Fair enough, it sounds like you are looking for more of a sponsorship/patronage model than a product-based business. I understand, but I think it could be a more challenging model to make sustainable.

I'd also just say that selling a product doesn't have to be impersonal, and in fact you will get much better results if you do it in a more authentic and human way. It's not actually so different to a patronage model when you are small. Part of the reason many people who are early adopters like buying from small startups or solopreneurs is that it's much more relationship-based and the founder will listen to their needs and concerns.

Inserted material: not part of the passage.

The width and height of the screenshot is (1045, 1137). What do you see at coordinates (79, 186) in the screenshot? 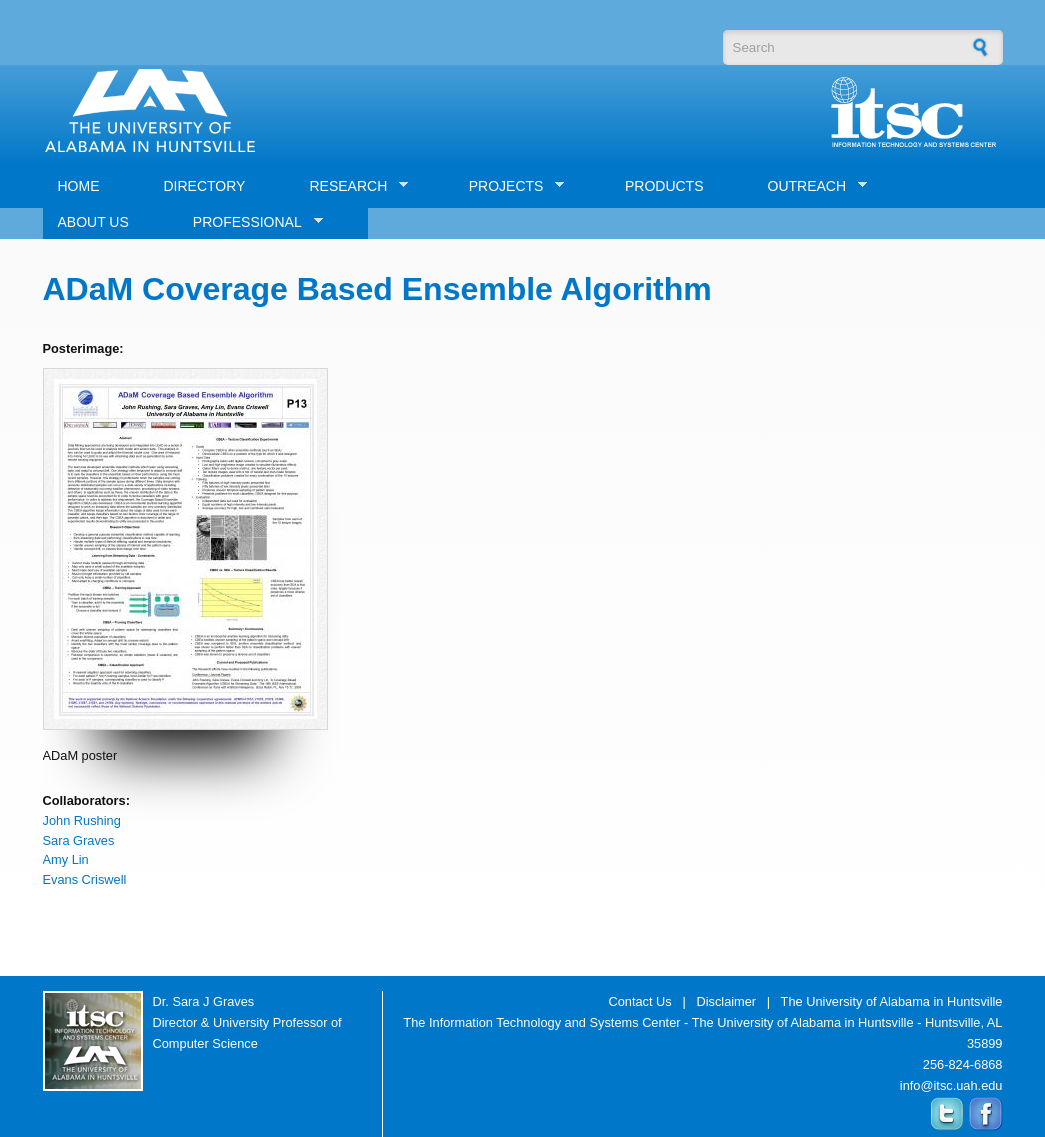 I see `HOME` at bounding box center [79, 186].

providing incentive to WANT to give the project money

If you want money, ask for it at least.

Requiring it is better because it makes your work sustainable.

Require enough of it that you are not trying to figure out how to avoid work.

You are not obligated to save other people money.

And if you feel like giving back, take some of the money you get and use it for food for people who don't have enough to eat.

Good luck.


I understand I'm not under obligation to, but I do feel obliged to make software that people actually want to support, rather than just playing another bill for another means-to-an-end. And Ill definitely be transparent about my desire to make money, I just want to be non-scummy about it, and approach it in a way that is both effective and honest.


Getting paid for something you made is not scummy.

If you want to get paid, asking for payment is the most honest thing you can do.

If you expect to be paid, requiring payment is the most honest thing you can do. It also means you don’t deal with people who would never pay you.

Hoping is not a plan.


Youve raised some good points. I'll take them into consideration.


Traditionally, the best ways to make clean (a.k.a. not slimy) money in open source have been (a) offer a hosted tier for people who don't want to selfhost (which only works for a server-style application) and (b) offer a paid support tier which guarantees a certain level of support; noncustomers take lower priority.

One method that I really like is paywalling software store versions of applications. You can still manually install from a GitHub page or something similar for free, but if you want to have auto updates and such via your software store, you can pay a small fee for that privilege. TaskbarX has used this method in the past, although I don't know if they still are using it.


I’ve purchased a couple apps through App Stores that were free or open source, in an effort to support the development. Eventually the devs decided to put the code behind their own store, and I feel like I got the rug pulled a little bit.

I had to buy it again to get the latest version. The main app I’m thinking of, FileBot, I was waiting on a native Apple Silicon version. The stand alone download had it, but the App Store did not. If I remember correctly, this was due to a dependency not being updated or universal, so they have 2 separate binaries on their site, and the App Store allows for the one universal binary. Eventually it seemed like the update would never come, so I bought it again. When I first bought it, there was no non-App Store option, so I specifically bought it to support them… I could have gotten it from their site for free if I remember correctly, and feel like I got the short end of the stick.


I don't have any info to back it up but I feel like this is a good approach, I've considered the same approach for quite a while: the source is free, if you want access to the apt repo, it costs money.